March 29, 2017
About the author : Joni holds a PhD in marketing. He is currently working as a postdoctoral researcher at Qatar Computing Research Institute and Turku School of Economics. Contact: joolsa (at) utu.fi
One of the main problems in analytics is the lack of people information (e.g., demographics, interests). It is controlled by superplatforms like Google and Facebook, but as soon as you have transition from the channel to the website, you lose this information.
So, I was thinking this in context of dynamic pricing. There’s no problem for determining an average solution, i.e. a price point that sets the price so that conversion is maximized on average. But that’s pretty useless, because as you know averages are bad for optimization – too much waste of efficiency. Consider dynamic pricing: the willingness to pay is what matters for setting the price, but it’s impossible to know the WTP function of individual visitors. That’s why aggregate measures *are* needed, but we can go beyond a general aggregate (average) to segmentation, and then use segment information as a predictor for conversion at different price points (by the way, determining the testing interval for price points is also an interesting issue, i.e. how big or small increments should you do — but that’s not the topic here).

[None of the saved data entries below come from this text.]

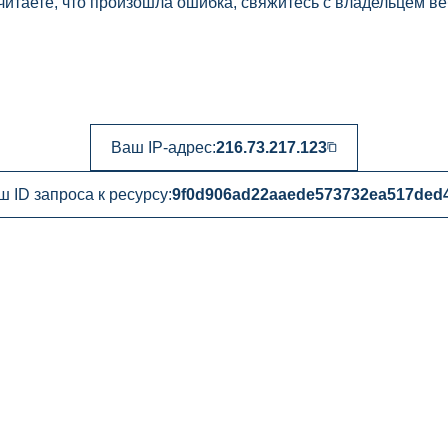
читаете, что произошла ошибка, свяжитесь с владельцем ве
Ваш IP-адрес:
216.73.217.123
ш ID запроса к ресурсу:
9f0d906ad22aaede573732ea517ded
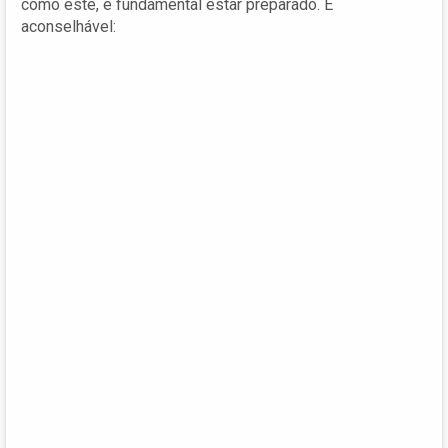
como este, é fundamental estar preparado. É
aconselhável:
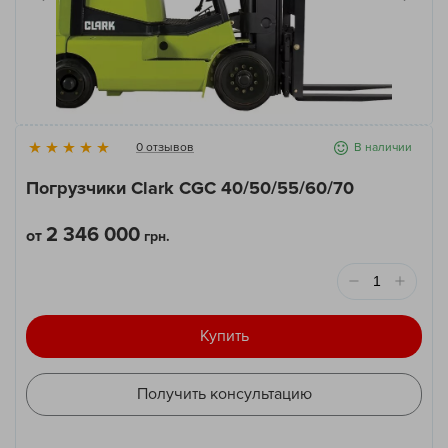
0 отзывов
В наличии
Погрузчики Clark CGC 40/50/55/60/70
2 346 000
от
грн.
Купить
Получить консультацию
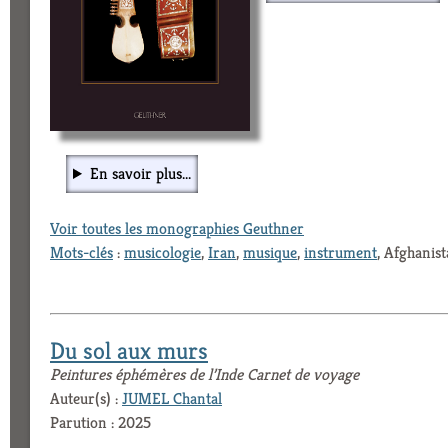
En savoir plus...
Voir toutes les monographies Geuthner
Mots-clés
:
musicologie
,
Iran
,
musique
,
instrument
, Afghanis
Du sol aux murs
Peintures éphémères de l’Inde Carnet de voyage
Auteur(s) :
JUMEL Chantal
Parution : 2025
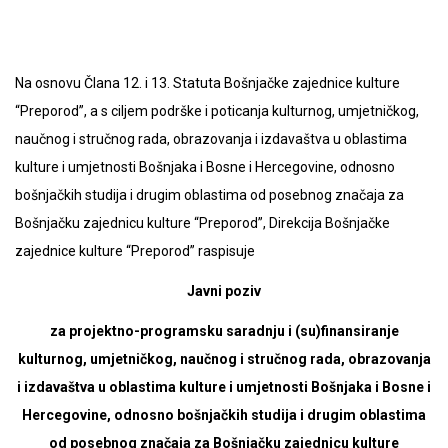
Na osnovu Člana 12. i 13. Statuta Bošnjačke zajednice kulture
“Preporod”, a s ciljem podrške i poticanja kulturnog, umjetničkog,
naučnog i stručnog rada, obrazovanja i izdavaštva u oblastima
kulture i umjetnosti Bošnjaka i Bosne i Hercegovine, odnosno
bošnjačkih studija i drugim oblastima od posebnog značaja za
Bošnjačku zajednicu kulture “Preporod”, Direkcija Bošnjačke
zajednice kulture “Preporod” raspisuje
Javni poziv
za projektno-programsku saradnju i (su)finansiranje
kulturnog, umjetničkog, naučnog i stručnog rada, obrazovanja
i izdavaštva u oblastima kulture i umjetnosti Bošnjaka i Bosne i
Hercegovine, odnosno bošnjačkih studija i drugim oblastima
od posebnog značaja za Bošnjačku zajednicu kulture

Going back to the people problem — you could tackle this with URL tagging: 1) include the targeting info into your landing URL, and you’re able to do personalization like dynamic pricing or tailored content by retrieving the targeting information from the URL and rendering the page accordingly. A smart system would not only do this, but 2) record the interactions of different targeting groups (e.g., men & women) and use this information to optimize for a goal (e.g., determining optimal price point per user group).
These are some necessary features for a dynamic pricing system. Of course then there’s the aforementioned interval problem; segmentation means you’re playing with less data per group, so you have less “trials” for effective tests. So, intuitively you can have this rule: the less the website has traffic, the larger the increments (+/-) should be for finding the optimal price point. However, if the increments become too large you’re likely to miss the optimal (it gets lost somewhere in between the intervals). I think here are some eloquent algorithmic solutions to that in the multi-armed bandits.